Alternativ wäre eher zu fragen: es muss ja kein H6 sein, und die HMC könnte man auf 48V Umlöten… - das würde Geld sparen, etwa mit diesem Gerät:

https://www.thomann.de/de/behringer_umc1820.htm?partner_id=60110

. Ansonsten wird man kaum umhin kommen zu sagen: Aufnahme mit 6 Leuten ist nun mal anspruchsvoll und teuer.

gleich werde ich gesteinigt… ist euch mal in den sinn gekommen, einfach individuell spuren auf verschiedenen rechnern aufzunehmen? das bekommt doch jeder einfache laptop hin, oder? oder du schneidest einfach skype mit.

je nach anspruch an die aufnahme wäre das doch kostengüngstig, oder?

gruß
andi

Ich selber hab schon ein paar Podcasts mit zwei unterschiedlichen(!)* USB-Mikros aufgenommen aber du brauchst da halt wieder ein virtuelles Audiodevice und hast somit wieder eine potenzielle Fehlerquelle mehr, das ging auf Mac OS X ganz okay aber schön ist anders. Unter Windows sieht das ganze nicht viel besser aus.

*zwei gleiche gehen nicht, da OS X überhaupt nicht damit klar kommt wenn zwei USB Audiogeräte angeschlossen sind die den selben Namen ausweisen. Also zum Beispiel Behringer Xenyx 302 und Uphoria UMC22 funktionieren nicht an einem Mac.

Bei sowas hat man beim schneiden wieder den Spaß dass die Spuren irgendwann nicht mehr synchron sind, weil die interne Clock bei jedem Gerät ein wenig anders “tickt” und man schneidet sich dumm und dämlich damit es passt.

@Ahappyfreak: Wir sitzen irl am gleichen Tisch, also ist Skype o.ä. keine Option, und jedem einen Laptop hinstellen auch nicht.

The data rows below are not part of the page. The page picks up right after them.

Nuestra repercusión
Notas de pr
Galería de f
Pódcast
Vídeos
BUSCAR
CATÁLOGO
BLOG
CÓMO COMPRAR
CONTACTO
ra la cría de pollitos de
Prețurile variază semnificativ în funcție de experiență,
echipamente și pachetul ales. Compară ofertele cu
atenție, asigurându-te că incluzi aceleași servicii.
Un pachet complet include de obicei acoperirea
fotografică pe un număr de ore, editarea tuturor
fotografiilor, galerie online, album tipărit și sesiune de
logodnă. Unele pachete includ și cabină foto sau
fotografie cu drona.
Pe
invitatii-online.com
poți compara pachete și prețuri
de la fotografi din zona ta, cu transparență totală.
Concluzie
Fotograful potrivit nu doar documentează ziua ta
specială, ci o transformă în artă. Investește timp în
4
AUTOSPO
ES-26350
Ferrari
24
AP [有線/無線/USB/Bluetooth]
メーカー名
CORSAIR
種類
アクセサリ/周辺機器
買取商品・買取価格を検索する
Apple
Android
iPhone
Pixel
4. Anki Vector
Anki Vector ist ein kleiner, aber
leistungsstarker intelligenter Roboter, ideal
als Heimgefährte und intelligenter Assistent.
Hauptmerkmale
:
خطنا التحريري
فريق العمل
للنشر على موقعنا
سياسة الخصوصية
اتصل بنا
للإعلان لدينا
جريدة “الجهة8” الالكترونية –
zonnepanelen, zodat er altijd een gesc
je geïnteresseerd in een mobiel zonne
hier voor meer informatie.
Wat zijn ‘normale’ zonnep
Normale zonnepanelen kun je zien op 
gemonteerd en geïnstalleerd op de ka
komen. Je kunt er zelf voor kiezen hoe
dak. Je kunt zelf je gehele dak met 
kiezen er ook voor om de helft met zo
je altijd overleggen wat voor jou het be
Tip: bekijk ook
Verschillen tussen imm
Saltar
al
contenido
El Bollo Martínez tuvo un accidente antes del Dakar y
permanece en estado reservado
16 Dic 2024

@rstockm also könnte das mit der richtigen Software (Windows oder Linux sind machbar, 'nen Mac hat bei uns niemand) klappen, nur halt nicht mit Reaper?
Und, gegeben dass a) wir jetzt mit einem Galaxy Tab A aufnehmen, b) die Soundqualität davon voll okay ist, c) mein altes Gaming Headset voll okay tönt, muss ich leider eher deine Definition von “tönt schrecklich” hinterfragen. Schrecklich ist, wenn der Ton schwer verständlich wird. Wenns so tönt wie bei Skype oder am Telefon (bei guter Verbindung), dann reicht das locker - weil wichtig ist erstmal, dass alles gut verständlich ist. Lebensechte Repräsentation mit guten Höhen/Tiefen/Bla ist optional.

Ich muss aber sagen, dass ich noch nicht recherchiert habe, wieviel so ein USB-Mic kostet. Die Mikrofone, an die ich gedacht habe sind alle, fällt mir auf, mit 3.5mm Klinke ausgestattet. Wenn der Preis für die USB-Mikrofone ~ Preis für HMC, dann kann ich das schlecht einfach so mal testen und kann auch nicht schnell mal 6 davon kaufen und’s darauf ankommen lassen.

Darum wollte ich auch mal in dieser Runde nach Erfahrungen fragen.

Da auch keiner von uns Lötequipment hat, und ich nur ungern bastle und dabei die Garantie zunichte mache ist das mit dem Basteln kaum eine Option, sorry.

Und ja, sieht echt so aus als ob zu sechst aufnehmen schlicht teuer wird, sobald wir von Tablet weg wollen.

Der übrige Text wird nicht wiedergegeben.